Minn Kota 34/36, group 24 everlast.


----------



## Damon (Mar 24, 2014)

oh yeah, this is a fishing forum...

small craft advisory on the bay today...i wanted to fish weedon island! was rewarded with dinner.










I love minn kota









Did someone say skinny water?


----------



## iFly (Mar 9, 2010)

Wow... what a beauty!


----------



## Damon (Mar 24, 2014)

Thanks! I'm loving this boat. I probably have close to 100 hours on it already. I just got a better battery and a brand new merc, so now I don't have a 3-4 mile round trip limit.

I need to figure out how to front mount the trolling motor on a budget if possible. Any of you have a specific part from home depot that might help?

Here a couple new pics:


----------



## Gators52__20 (Dec 31, 2012)

Nice boat!


----------



## DuckNut (Apr 3, 2009)

Great job on the restore.

Carry a 3 gallon can of gas with you and you can expand your fishing area/time.

PS: Been in that lagoon many times and every time I say that I will never go back as I personally have never caught anything, nor have I heard of anyone catch anything in there (I did see a few catch once) - BUT it sure looks fishy. Let me know how you do.


----------



## WhiteDog70810 (May 6, 2008)

> Thanks! I'm loving this boat. I probably have close to 100 hours on it already. I just got a better battery and a brand new merc, so now I don't have a 3-4 mile round trip limit.
> 
> I need to figure out how to front mount the trolling motor on a budget if possible. Any of you have a specific part from home depot that might help?
> 
> Here a couple new pics:


You could homebrew a mount by bolting a 4x4x1/4" piece of aluminum angle stock across the bow with a piece of cutting board for a clamping pad, BUT it makes more sense to just get one from ShallowWaterSolutions. Anytide is the owner and an active member of the forum. He's a good dude, he makes good stuff, his prices are fair and he makes many variations of a birdsail TM mount.

Nate


----------



## noeettica (Sep 23, 2007)

Great little motor great little boat ... Lowsiders are in a class by themselves !


----------



## Damon (Mar 24, 2014)

That shallow water solutions mount looks perfect. I think that's what I'll get. Thanks!

I just saw that Harley passed this April.  I think this is one of the first boats he built.
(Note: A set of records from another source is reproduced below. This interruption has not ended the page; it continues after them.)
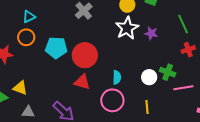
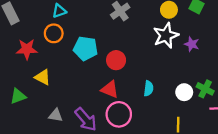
red circle: (85, 55) -> (116, 60), size x0.7
yellow triangle: (20, 88) -> (43, 77), moved
pink circle: (112, 100) -> (119, 114), moved
gray triangle: (28, 112) -> (56, 115), moved

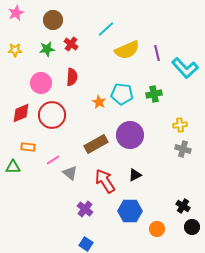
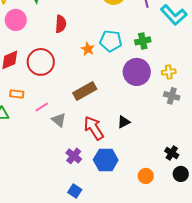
pink circle: (41, 83) -> (16, 20), moved
purple circle: (130, 135) -> (137, 72), moved
blue hexagon: (130, 211) -> (106, 160), moved

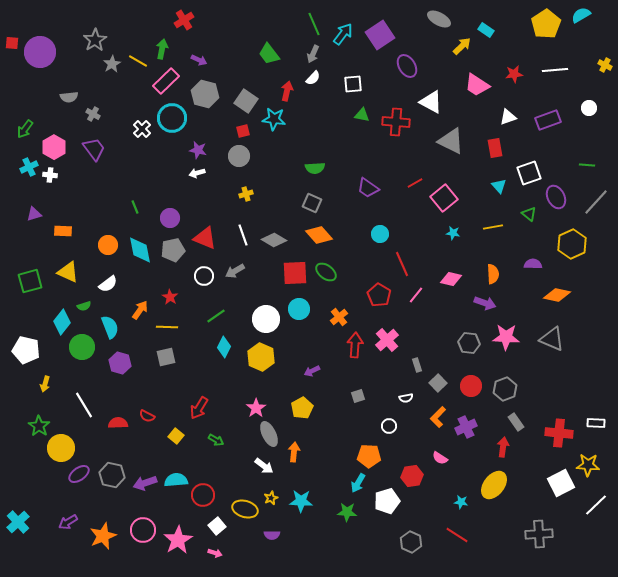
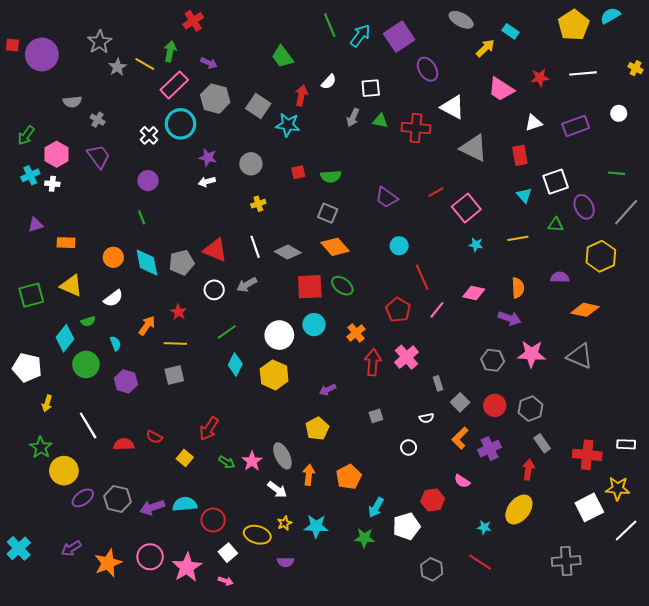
gray arrow: (313, 54) -> (353, 118), moved
red square: (243, 131) -> (298, 172), moved
green triangle: (529, 214) -> (556, 225), turned -35
purple circle: (170, 218) -> (148, 181), moved
cyan semicircle: (110, 327) -> (115, 343), size x0.6
pink star: (256, 408) -> (252, 461), moved
orange pentagon: (369, 456) -> (349, 477), moved, turned -30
I have some pieces of the original plastic coast guard rating etched with an electric pencil.


----------



## noeettica (Sep 23, 2007)

DUDE ! 

That's suitable for framing !!!

Want to sell it ?


----------



## Damon (Mar 24, 2014)

no way. Yesterday one of the original "gheenoe" logos broke in half, so now it just says "ghee" on one side.

https://www.youtube.com/watch?v=igjrHpqMnV0

Motor is broken in! It tops out at 16mph with a single person.


----------



## Damon (Mar 24, 2014)

It moves nicely:
https://www.youtube.com/watch?v=em6j2yeEqWM


----------



## Damon (Mar 24, 2014)

So I demo'd an lt25 today...it goes 17mph with my 6hp. I think I'll be moving to either a lt25 or a classic very soon. I love the lowsider, but I'm just asking way too much of it.

Here's how she looks all rigged up though:









I love this boat. Incredibly stable and has done everything I've asked of it.


----------